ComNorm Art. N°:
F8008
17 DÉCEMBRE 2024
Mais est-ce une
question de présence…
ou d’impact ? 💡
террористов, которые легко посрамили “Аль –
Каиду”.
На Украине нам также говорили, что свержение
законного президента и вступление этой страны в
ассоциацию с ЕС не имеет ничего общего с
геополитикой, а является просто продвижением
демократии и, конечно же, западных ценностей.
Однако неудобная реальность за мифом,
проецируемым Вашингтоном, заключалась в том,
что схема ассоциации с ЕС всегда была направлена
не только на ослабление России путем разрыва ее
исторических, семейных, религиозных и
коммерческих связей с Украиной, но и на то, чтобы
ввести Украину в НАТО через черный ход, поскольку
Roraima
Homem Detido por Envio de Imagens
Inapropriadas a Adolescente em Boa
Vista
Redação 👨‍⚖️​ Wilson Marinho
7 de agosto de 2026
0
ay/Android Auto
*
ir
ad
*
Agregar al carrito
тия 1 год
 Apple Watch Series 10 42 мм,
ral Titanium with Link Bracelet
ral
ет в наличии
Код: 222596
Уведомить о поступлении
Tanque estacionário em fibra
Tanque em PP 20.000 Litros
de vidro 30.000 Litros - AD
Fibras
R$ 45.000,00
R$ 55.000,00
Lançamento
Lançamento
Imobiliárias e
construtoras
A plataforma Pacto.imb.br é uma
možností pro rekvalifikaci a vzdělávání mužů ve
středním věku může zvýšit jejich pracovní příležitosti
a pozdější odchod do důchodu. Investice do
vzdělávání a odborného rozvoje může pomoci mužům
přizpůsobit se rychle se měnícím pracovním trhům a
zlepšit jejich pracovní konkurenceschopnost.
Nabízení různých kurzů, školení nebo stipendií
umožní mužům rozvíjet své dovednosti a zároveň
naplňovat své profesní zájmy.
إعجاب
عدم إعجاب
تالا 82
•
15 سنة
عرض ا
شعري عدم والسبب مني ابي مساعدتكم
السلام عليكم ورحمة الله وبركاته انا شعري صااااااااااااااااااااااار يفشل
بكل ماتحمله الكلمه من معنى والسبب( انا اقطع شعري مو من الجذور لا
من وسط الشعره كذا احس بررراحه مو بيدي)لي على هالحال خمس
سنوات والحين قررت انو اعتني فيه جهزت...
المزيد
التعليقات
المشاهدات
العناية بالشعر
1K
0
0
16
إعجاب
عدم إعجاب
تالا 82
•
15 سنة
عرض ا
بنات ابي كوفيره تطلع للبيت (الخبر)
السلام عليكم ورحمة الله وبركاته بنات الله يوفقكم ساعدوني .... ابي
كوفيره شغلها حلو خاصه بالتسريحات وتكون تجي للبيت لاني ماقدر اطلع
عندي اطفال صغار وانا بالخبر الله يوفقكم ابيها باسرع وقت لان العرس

*EXERCISE:* Show each line of the listing that holds the string "mužům".

*OUTPUT:*
vzdělávání a odborného rozvoje může pomoci mužům
umožní mužům rozvíjet své dovednosti a zároveň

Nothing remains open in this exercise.